Bananas are planted in our second small fodder forest down slope from our large manure composting bins, to mop up moisture and nutrients escaping from there and to provide shade to the bins to keep the composting worms happy.

And, bananas. Pigs, goats, cattle, poultry and people can all eat bananas in various ways and in various stages of ripeness.

 

 

8. Mulberry trees

Horses, cattle and goats love the very nutritious foliage, and pigs eat it too. The chooks clean up the berries that the kids miss.

And the trees grow in any shape you want – in our case, low and spreading to provide chook shade and habitat, climbing opportunities for kids, and ease of reach for collecting berries, and pruning off foliage for fodder.

Harvest as maintenance

Maintaining our fodder forest is a simple matter – I just harvest from it.
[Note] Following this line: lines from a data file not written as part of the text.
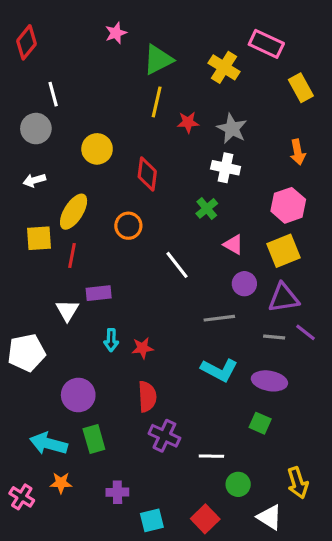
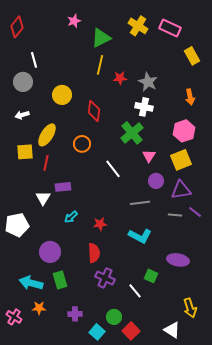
yellow cross: (224, 67) -> (138, 26), moved
green cross: (207, 208) -> (132, 133), size x1.6
pink triangle: (233, 245) -> (149, 156), turned 32
cyan arrow: (111, 340) -> (71, 217), turned 48
red star: (142, 348) -> (100, 224), moved
purple ellipse: (269, 381) -> (178, 260), moved
green square: (260, 423) -> (151, 276), moved
white line: (211, 456) -> (135, 291), turned 49
green circle: (238, 484) -> (114, 317), moved
cyan square: (152, 520) -> (97, 332), turned -35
When a path becomes obstructed with excess growth from the rows either side of it, it’s time to harvest something from it, to widen the path again. While I’m in there harvesting, I usually also do some chopping and dropping, and some weeding and dropping, to add to the mulch on the rows.

And that’s it. It’s really “harvest as maintenance”, which is the only kind of garden maintenance that is likely to be sustainable in the long term so long as I am the main maintenance person.

My harvest this morning

So, now that you’ve met our fodder forest, back to my harvest this morning.
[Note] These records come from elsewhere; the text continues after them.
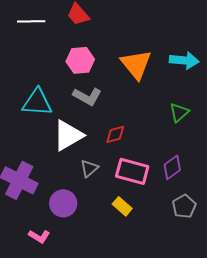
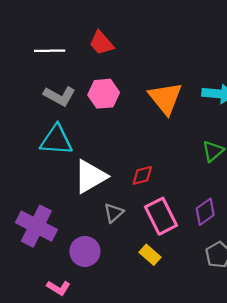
gray L-shape: (87, 96) -> (60, 96), moved
pink rectangle: (132, 171) -> (161, 216), turned 48

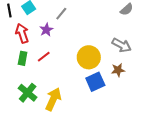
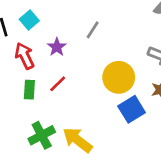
gray line: (61, 14) -> (93, 30), moved
green cross: (28, 93) -> (42, 135), turned 30
yellow arrow: (53, 99) -> (77, 140), turned -70

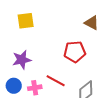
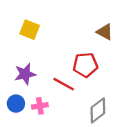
yellow square: (26, 21) -> (30, 30), turned 30
red line: (56, 81) -> (64, 84), moved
I pushed my way into the path between beds that most needed widening, and stripped leaves from the pigeon pea branches that were obstructing the path, into Trippy’s feed bin. Then I pruned the stripped branches off and chopped them into the mulch on the bed.

Next, something for the pigs. I cast my eye about and spotted a huge choko that had fallen from the vine that climbs along the fodder forest fence. That would make a good start.

Five minutes later I was on my way back to the animals, with Trippy’s pigeon pea leaves in a bin in one hand, a bin full of large chokos and excess choko vine for the pigs in the other hand, and three smaller, tender chokos in my pockets for our dinner tonight.

The whole harvest took about 10 minutes. Tomorrow, I’ll widen the next path.

 

Kate Martignier

Kate writes at ARealGreenLife.com – an exploration into thinking differently and living a more natural, connected, and sustainable life.

10 Comments

    1. I’m sure it would. It’s very easy to grow from seed. However, it can be killed off by frost if not in a protected area. We’re in NSW and some of our pigeon peas survived or bounced back from severe frosts last winter.

  1. You have bananas down the slope of your manure composting bins. Are you composting your own human manure in there? Would it be safe to compost your own human manure in a setup like that?

    1. Hi Hans and Dory, I’m sorry I missed your comment… We are not composting our own humanure in the compost bins I mentioned. I can’t say whether it would be safe to do it, but I think I’d be game to give it a try. We do also have a large banana patch at the outlet of our sewerage overflow and they are thriving.

  2. Jerusalem artichokes, Fava beans, tillage daikon radishes, forage turnips. All swiss chard, beets, celery left for seed grows very tall and can be cut for forage.

  3. Good job, as usual! BUT PLEASE add the latin names of the plants!
    It’s the only way to precisely know what we are talking about…

  4. Eighth of an acre = just over 500 sqm. Have Igot that right? And you keep pigs and chooks as well as garden? Where in Australia are you able to do that?

    1. Hi Sue, sorry I missed your comment. Yes, the food forest project that I wrote about here is about an 8th of an acre, but in total our property is much bigger than that. Yes, we keep pigs and chooks as well as gardening. We are in Far North Qld.

  5. This is probably a stupid question, but is your fodder forest actually in a forest or did you create it in a sunny area? I am looking for species that I can plant in a forested area.

    1. Hi Monica, we created our fodder forest in a sunny area, but several of the plants I listed are understory or mid-story plants and should be able to be added into an already forested area with a bit of some trial and error. Arrowroot, comfrey, bananas, sweet potatoes and chokos would all be worth experimenting with.